Content starts

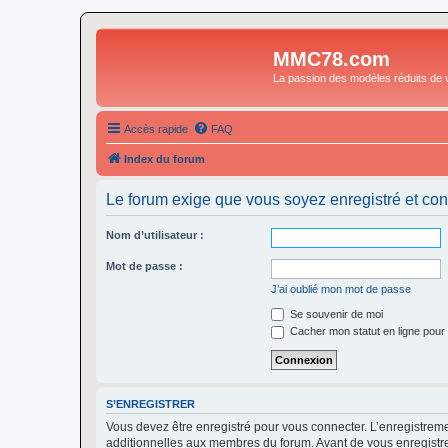
MMC78.com
La passion des modèles réduits de v
Accès rapide
FAQ
Index du forum
Le forum exige que vous soyez enregistré et con
Nom d’utilisateur :
Mot de passe :
J’ai oublié mon mot de passe
Se souvenir de moi
Cacher mon statut en ligne pour 
S’ENREGISTRER
Vous devez être enregistré pour vous connecter. L’enregistre
additionnelles aux membres du forum. Avant de vous enregistrer,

Content ends

WHAT THE TASK ASKS:
Nothing but the lines from the one containing "Le forum exige" to the end of the material should be printed, each exactly as written.

RESPONSE AREA:
Le forum exige que vous soyez enregistré et con
Nom d’utilisateur :
Mot de passe :
J’ai oublié mon mot de passe
Se souvenir de moi
Cacher mon statut en ligne pour 
S’ENREGISTRER
Vous devez être enregistré pour vous connecter. L’enregistre
additionnelles aux membres du forum. Avant de vous enregistrer,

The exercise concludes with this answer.